*What you have to do*
Exactly how many lines of the data below include the string "invoices"? State the number and nothing more.

Saved data entries:
"""
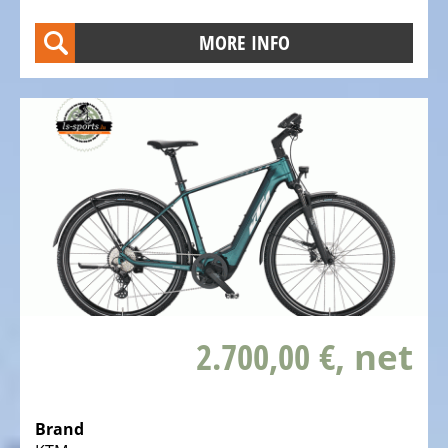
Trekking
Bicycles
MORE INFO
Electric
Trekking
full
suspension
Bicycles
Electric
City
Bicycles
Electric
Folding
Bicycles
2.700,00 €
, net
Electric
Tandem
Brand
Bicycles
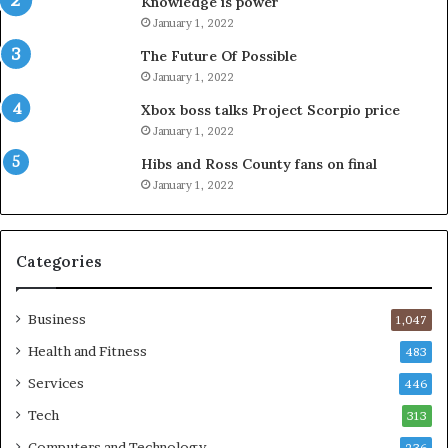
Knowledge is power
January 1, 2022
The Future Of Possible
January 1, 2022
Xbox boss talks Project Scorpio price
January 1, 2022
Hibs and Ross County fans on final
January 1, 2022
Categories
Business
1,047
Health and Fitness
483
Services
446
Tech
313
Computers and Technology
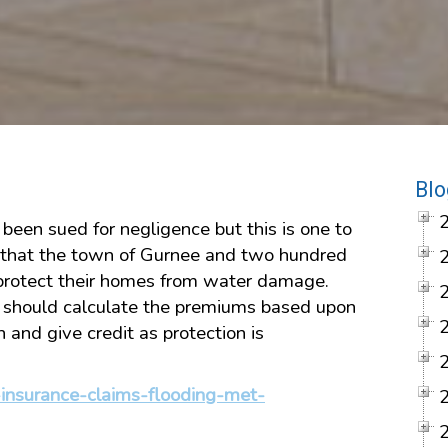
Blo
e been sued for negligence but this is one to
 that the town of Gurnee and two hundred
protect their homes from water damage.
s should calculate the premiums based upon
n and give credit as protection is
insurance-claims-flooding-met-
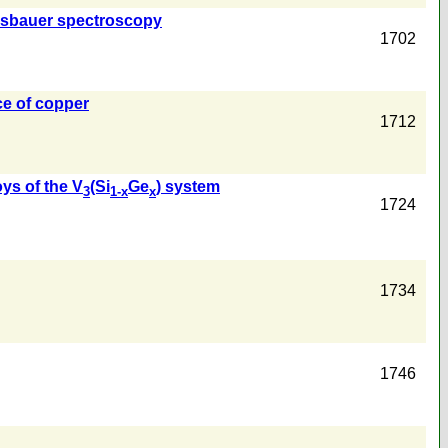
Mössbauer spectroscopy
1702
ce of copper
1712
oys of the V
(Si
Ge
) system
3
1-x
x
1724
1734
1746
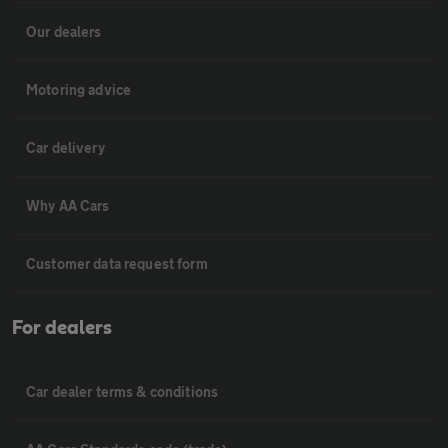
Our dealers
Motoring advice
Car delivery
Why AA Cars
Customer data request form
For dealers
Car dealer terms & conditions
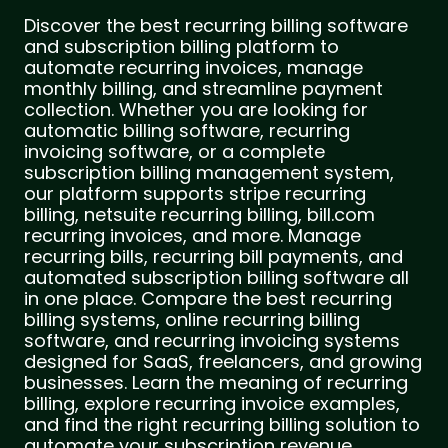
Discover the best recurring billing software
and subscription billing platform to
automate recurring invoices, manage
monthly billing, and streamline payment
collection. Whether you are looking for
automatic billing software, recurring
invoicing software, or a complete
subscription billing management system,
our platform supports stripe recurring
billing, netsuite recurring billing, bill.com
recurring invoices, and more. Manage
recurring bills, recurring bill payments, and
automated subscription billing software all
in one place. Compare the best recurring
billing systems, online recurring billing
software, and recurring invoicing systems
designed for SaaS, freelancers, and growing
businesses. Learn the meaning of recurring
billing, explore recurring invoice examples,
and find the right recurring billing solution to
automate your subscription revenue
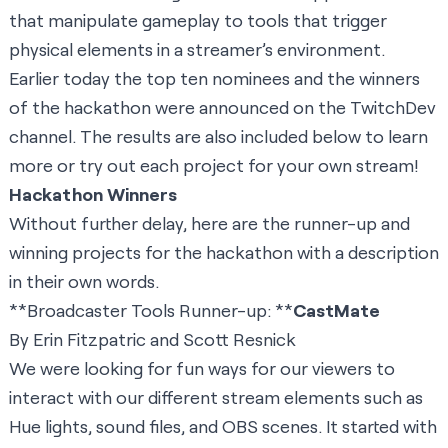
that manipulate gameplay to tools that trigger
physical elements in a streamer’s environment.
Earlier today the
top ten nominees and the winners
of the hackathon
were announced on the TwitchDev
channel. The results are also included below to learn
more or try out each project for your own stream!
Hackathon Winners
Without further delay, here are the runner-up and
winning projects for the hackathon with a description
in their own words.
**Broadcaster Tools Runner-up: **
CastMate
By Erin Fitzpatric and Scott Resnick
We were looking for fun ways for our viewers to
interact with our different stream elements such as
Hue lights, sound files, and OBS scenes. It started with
"""
"""
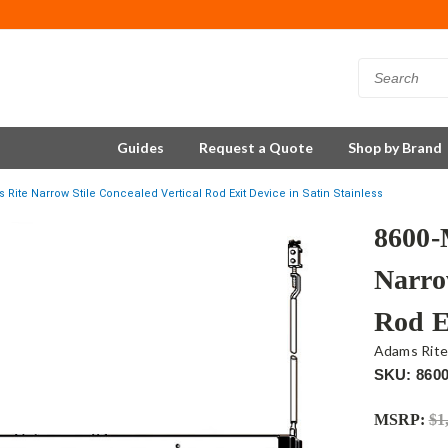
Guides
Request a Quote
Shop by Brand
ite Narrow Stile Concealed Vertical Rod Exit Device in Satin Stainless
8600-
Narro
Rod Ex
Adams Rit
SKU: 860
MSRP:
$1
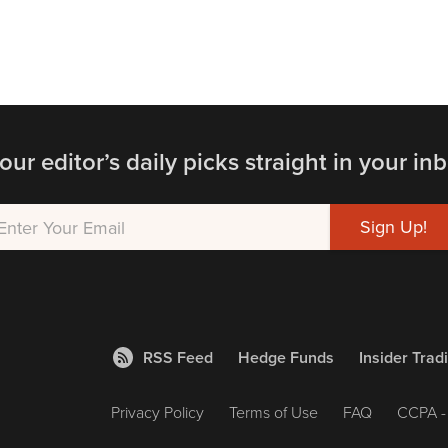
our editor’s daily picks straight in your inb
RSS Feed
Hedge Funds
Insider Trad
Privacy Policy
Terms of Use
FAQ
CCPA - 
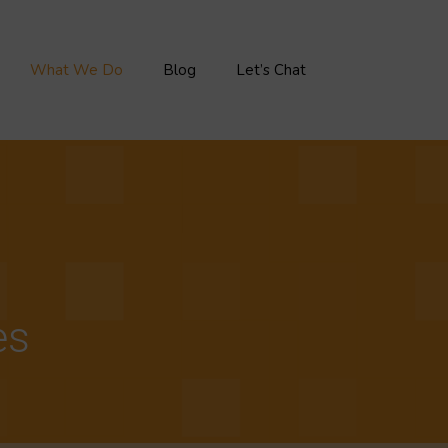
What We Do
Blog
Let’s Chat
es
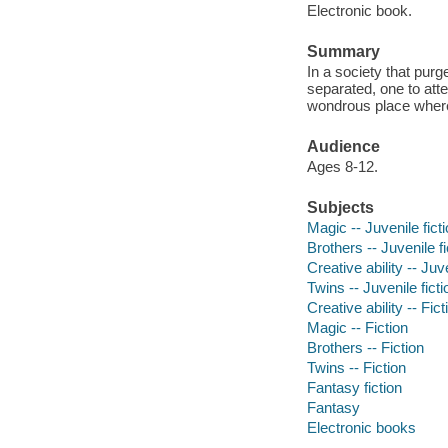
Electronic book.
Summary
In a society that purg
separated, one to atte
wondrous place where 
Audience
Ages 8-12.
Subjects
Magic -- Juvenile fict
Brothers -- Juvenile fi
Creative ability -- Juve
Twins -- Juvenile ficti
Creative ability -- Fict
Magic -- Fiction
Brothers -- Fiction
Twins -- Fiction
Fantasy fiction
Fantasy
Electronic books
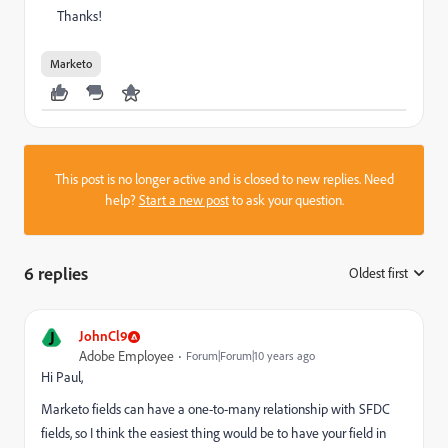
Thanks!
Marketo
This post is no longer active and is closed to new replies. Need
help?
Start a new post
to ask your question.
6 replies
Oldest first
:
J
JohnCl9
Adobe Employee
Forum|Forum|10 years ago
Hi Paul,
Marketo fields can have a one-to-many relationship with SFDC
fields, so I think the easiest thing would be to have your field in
"""
"""
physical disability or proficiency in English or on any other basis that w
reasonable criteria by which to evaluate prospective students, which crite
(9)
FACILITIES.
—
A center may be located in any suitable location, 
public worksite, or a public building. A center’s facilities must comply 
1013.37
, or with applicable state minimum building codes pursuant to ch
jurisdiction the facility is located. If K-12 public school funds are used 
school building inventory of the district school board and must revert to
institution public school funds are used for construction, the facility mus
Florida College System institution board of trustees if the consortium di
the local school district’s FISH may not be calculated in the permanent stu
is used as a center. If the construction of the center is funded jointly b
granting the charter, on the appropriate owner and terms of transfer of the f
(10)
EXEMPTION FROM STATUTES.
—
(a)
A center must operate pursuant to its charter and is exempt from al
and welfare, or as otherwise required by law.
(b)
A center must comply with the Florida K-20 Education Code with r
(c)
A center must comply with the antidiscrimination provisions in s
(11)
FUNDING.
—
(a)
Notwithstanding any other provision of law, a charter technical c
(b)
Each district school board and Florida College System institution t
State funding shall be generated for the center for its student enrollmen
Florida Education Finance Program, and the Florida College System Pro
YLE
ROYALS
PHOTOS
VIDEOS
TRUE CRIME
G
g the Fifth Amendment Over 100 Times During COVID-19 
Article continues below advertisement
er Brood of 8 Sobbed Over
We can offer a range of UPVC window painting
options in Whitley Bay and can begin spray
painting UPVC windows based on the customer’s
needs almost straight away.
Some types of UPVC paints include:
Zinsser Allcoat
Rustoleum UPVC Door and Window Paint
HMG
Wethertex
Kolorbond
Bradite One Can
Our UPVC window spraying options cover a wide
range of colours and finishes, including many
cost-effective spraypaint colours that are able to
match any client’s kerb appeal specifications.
"""
*Answer space*
2